According to the report by Mintel, bar sales grew by an impressive 69 percent between 2001 and 2006, which equates to a 48 percent increase at constant prices.
However, the category's growth slowed considerably in the last year: at constant 2006 prices, sales grew only 1 percent between 2005 and 2006. This was primarily a result of slowing sales in the breakfast/cereal/snack bar segment, said Mintel.
This segment currently makes up 47 percent of the total market, and grew by almost 10 percent over the past two years. The remaining 53 percent of the market is made up of granola bars, which showed stronger growth due to the product's greater flexibility. This segment grew 15 percent since 2004.
Main drivers behind the popularity of cereal bars are a desire for healthier food alternatives, as well as demographic factors, according to the new report.
Many cereal and granola bars make nutritional claims that synchronize with the desires of Americans to eat a healthier diet. Although the most commonly cited reasons for eating cereal bars were to replace meals or as a snack, consumers also said they purchased them for weight loss, as an energy boost, and to maintain metabolism or blood sugar.
Around 75 percent of adults have made changes to their diet in the past five years in an effort to improve or maintain health. These changes included consuming less fat, lowering calorie intake, reducing sugar intake, and eating more vegetables, fruit, grains and fiber.

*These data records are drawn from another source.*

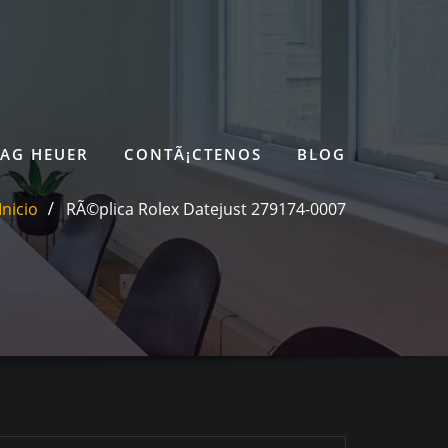
TAG HEUER
CONTÃ¡CTENOS
BLOG
Inicio
RÃ©plica Rolex Datejust 279174-0007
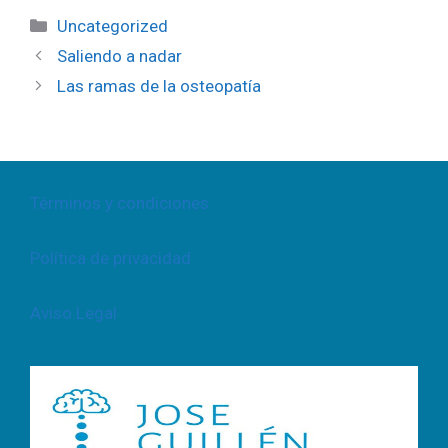
Categorías
Uncategorized
Saliendo a nadar
Las ramas de la osteopatía
Términos y condiciones
Política de privacidad
Aviso Legal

According to Mintel's Global New Products Database (GNPD), which reviewed the new products and brand extensions in the category, many bar products' claims matchthese changes in consumers' diets.

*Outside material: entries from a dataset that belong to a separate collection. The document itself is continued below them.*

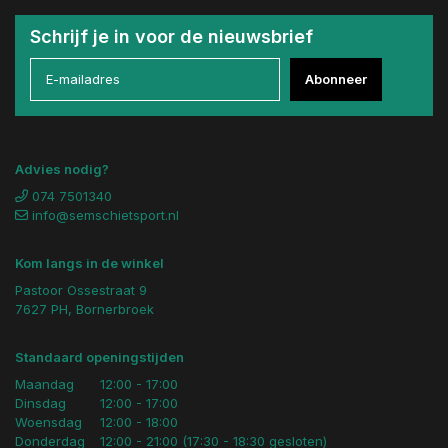
Schrijf je in voor de nieuwsbrief
Abonneer
Advies nodig?
074 7501340
info@semschietsport.nl
Kom langs in de winkel
Pastoor Ossestraat 9
7627 PH, Bornerbroek
Standaard openingstijden
Maandag
12:00 - 17:00
Dinsdag
12:00 - 17:00
Woensdag
12:00 - 18:00
Donderdag
12:00 - 21:00 (17:30 - 18:30 gesloten)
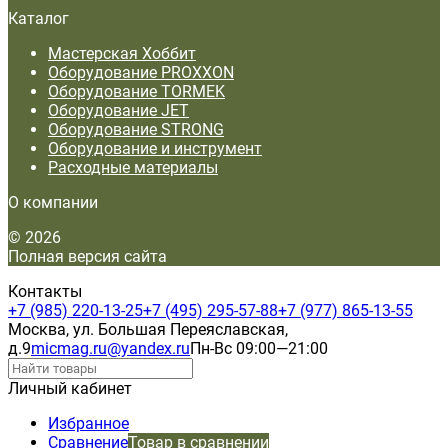
Каталог
Мастерская Хоббит
Оборудование PROXXON
Оборудование TORMEK
Оборудование JET
Оборудование STRONG
Оборудование и инструмент
Расходные материалы
О компании
© 2026
Полная версия сайта
Контакты
+7 (985) 220-13-25
+7 (495) 295-57-88
+7 (977) 865-13-55
Москва, ул. Большая Переяславская,
д.9
micmag.ru@yandex.ru
Пн-Вс 09:00—21:00
Личный кабинет
Избранное
Сравнение
Товар в сравнении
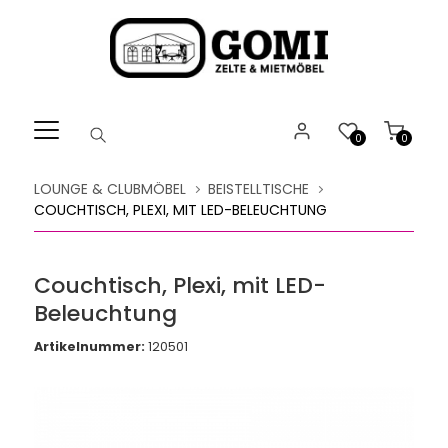
Willkommen.
Verwenden
Sie
ALT
+
B
0
0
für
das
LOUNGE & CLUBMÖBEL
BEISTELLTISCHE
Barrierefreiheitsmenü
COUCHTISCH, PLEXI, MIT LED-BELEUCHTUNG
und
ALT
+
Couchtisch, Plexi, mit LED-
I,
Beleuchtung
um
direkt
Artikelnummer:
120501
zum
Inhalt
zu
springen.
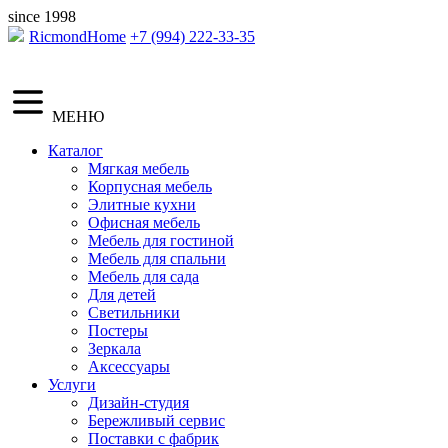
since 1998
RicmondHome
+7 (994) 222-33-35
МЕНЮ
Каталог
Мягкая мебель
Корпусная мебель
Элитные кухни
Офисная мебель
Мебель для гостиной
Мебель для спальни
Мебель для сада
Для детей
Светильники
Постеры
Зеркала
Аксессуары
Услуги
Дизайн-студия
Бережливый сервис
Поставки с фабрик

Common claims during the period included "low-in" (such as "low/no trans fat," "low glycemic index," "low allergenic" ), "organic," "preservative free," "wholegrain," and "fortified."
The demographic factors of age, presence of children, and ethnicity are also expected to drive growth in the market, said the report. While a total of 65 percent of respondents to a Mintel survey said they consume cereal bars of some kind, most frequent consumers of the products are children, teens and 18-34 year-olds.

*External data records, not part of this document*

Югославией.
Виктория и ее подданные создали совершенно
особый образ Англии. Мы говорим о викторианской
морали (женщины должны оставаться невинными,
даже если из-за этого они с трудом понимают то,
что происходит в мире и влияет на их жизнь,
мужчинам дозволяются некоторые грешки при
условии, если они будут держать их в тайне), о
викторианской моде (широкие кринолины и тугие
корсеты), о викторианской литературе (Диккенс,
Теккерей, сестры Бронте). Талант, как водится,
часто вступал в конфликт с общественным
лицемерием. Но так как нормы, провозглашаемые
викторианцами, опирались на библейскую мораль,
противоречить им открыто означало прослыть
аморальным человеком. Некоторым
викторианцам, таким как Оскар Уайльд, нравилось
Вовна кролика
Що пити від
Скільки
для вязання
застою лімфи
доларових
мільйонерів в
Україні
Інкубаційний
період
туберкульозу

And the expected 15 percent increase of the nation's Hispanic population is also good news for marketers of cereal bars, as this population segment is more likely to eat bars than other consumers.
"As Hispanics are a high-growth segment of the population, manufacturers should promote and develop product for this population. The Hispanic population is also younger and more likely than the population as a whole to have children. Younger and family households are also more likely to eat cereal bars," said the report.
The US cereal bar market is currently dominated by four major players: Quaker Oats, Kellogg, General Mills and Kraft. In 2006, these four companies accounted for 77 percent of sales, excluding Walmart.
Quaker Oats' Chewy Granola, General Mills' Nature Valley, Kellogg's Nutri Grain and Special K bars, and Kraft's South Beach bar were the top-selling brands in 2006.
"The top five brands achieved significantly higher sales growth than the category as a whole. These brands grew by 24 percent between 2004 and 2006, whereas total category growth was 12 percent. The packaged food companies exert marketing muscle behind new product introductions and brands and are better able to gain shelf space for their products," said Mintel.
Kraft, which only recently exerted its presence in this market, increased its market share by almost 7 percent in just two years, according to the report. The company's advance was driven by the successful licensing and marketing of a breakfast bar under the South Beach brand and extensions of its Post cereal brands (such as Honey Bunches of Oats bars), each endeavor supported by a significant advertising campaign.
Kraft is now the second-leading manufacturer in the breakfast/cereal/snack bar segment with 18 percent market share, surpassing Quaker Oats, General Mills and Atkins.
General Mills became the leading manufacturer of granola bars in 2006, surpassing Quaker Oats, on the heels of the success of its Nature Valley Sweet & Salty Nut andHealthy Heart brand extensions. The company benefited from introducing products with a "low-in" claim (Healthy Heart is lower in cholesterol) while sales of Quaker Oats' 'chewy' products flagged, possibly due to a cut in advertising from $12.7 million in 2003 to $2.8 million in 2004.
Mintel also notes that private label sales, though still commanding a small part of the market, increased by 40 percent between 2004 and 2006, indicating a maturing market for bars, and the potential for downward pressure on prices for branded products in the near future.
The market researcher forecasts that overall growth in the category will slow but remain steady. US retail sales of cereal bars are predicted to increase 45 percent at current prices and to increase 22 percent at constant prices from 2006 to 2011.